"How anyone can still argue that grammar schools are the magic wand to improve our broken education system beggars belief."
Both candidates in the race to No 10 have pledged their support for the expansion of selective education.
Rishi Sunak’s pledge was made during the Tory leadership hustings in Leeds this week. During the debate the former chancellor was asked if he would support the move to bring back grammar schools and he said “yes.”
“I believe in educational excellence, I believe education is the most powerful way we can transform people’s lives. But I also think there’s lots we can do with the school system as we have it.
“Now what Michael Gove did several years ago was transformative. And Michael took on some vested interests, challenged consensus, brought in some reforms that mean that millions of our children now are better off.
“But that’s a Conservative way to do it. It’s not about throwing more money at the problem, it’s about reforming the system to get better outcomes.
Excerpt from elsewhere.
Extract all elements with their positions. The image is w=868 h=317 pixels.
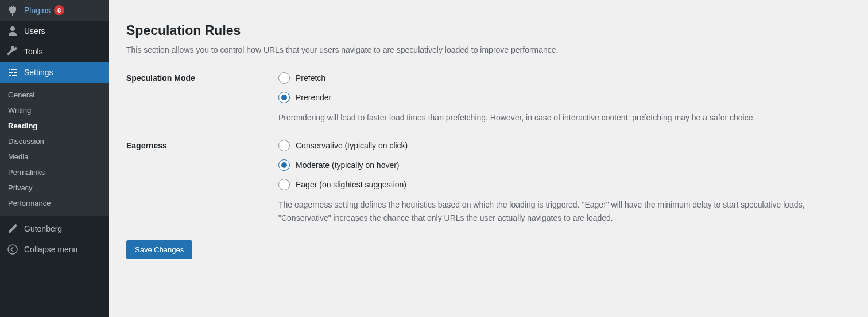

And that’s what I would do with education as well,” Sunak added.
Following the debate, Rishi Sunak’s team clarified that he supported opening satellites to existing grammar schools.
Sunak’s rival Liz Truss was not asked the same question in the debate, but she reportedly told the right-wing 1922 committee of Conservative MPs at a husting that she would end the ban on new grammar schools.
The foreign secretary told Conservative Home website that she is a “huge supporter of grammar schools”.
“My two daughters now attend a grammar school, and I want people around the country to have the choice that we have to be able to send our daughters to a grammar school.”
Middle-class privilege
In 1965, amid concerns that the selective school system created middle-class privilege and heightened class division, a Labour government started to phase out grammar schools. In 1998, Tony Blair’s government put an outright ban on new grammar schools being opened in the UK and banned new schools from selecting pupils by their grades under the School Standards and Framework Act.
However, existing grammar schools are still allowed to expand and accommodate more students. There are currently 164 grammar schools in the UK.
In 2016, the then prime minister Theresa May revealed plans to scrap the ban and create a new generation of grammar schools, as well as expanding on existing ones. May argued that grammar schools improve social mobility and, in reintroducing them to Britain, would make the country a “true meritocracy.”
May’s plans met opposition, with Labour saying bringing new grammar schools back to the education system would “entrench inequality.” The then shadow education secretary Angela Rayner labelled the policy “divisive” and that it would “segregate” children.
Like when May announced her intention to bring back grammar schools, the Tory leadership hopefuls’ promises to see their return has been met with opposition.
In response to Sunak’s comments at the Leeds’ hustings, political commentator Patrick O’Flynn tweeted: “Not saying Rishi is in a blind panic as his campaign completely disintegrates, but don’t be surprised if he is offering everyone a free owl by the weekend.”
Another critic of Sunak’s pledge labelled it “reactionary and regressive.”
Reacting to the candidates’ support of an expansion of selective education, Dr Nuala Burgess, chair of Comprehensive Future, which campaigns for a secondary school system with fair admission and to put an end to 11-plus exams, said:
“It seems extraordinary that with a teacher retention crisis and schools desperate for funds, that the only education policy that the Tory leadership candidates can come up with is a push for more grammar schools.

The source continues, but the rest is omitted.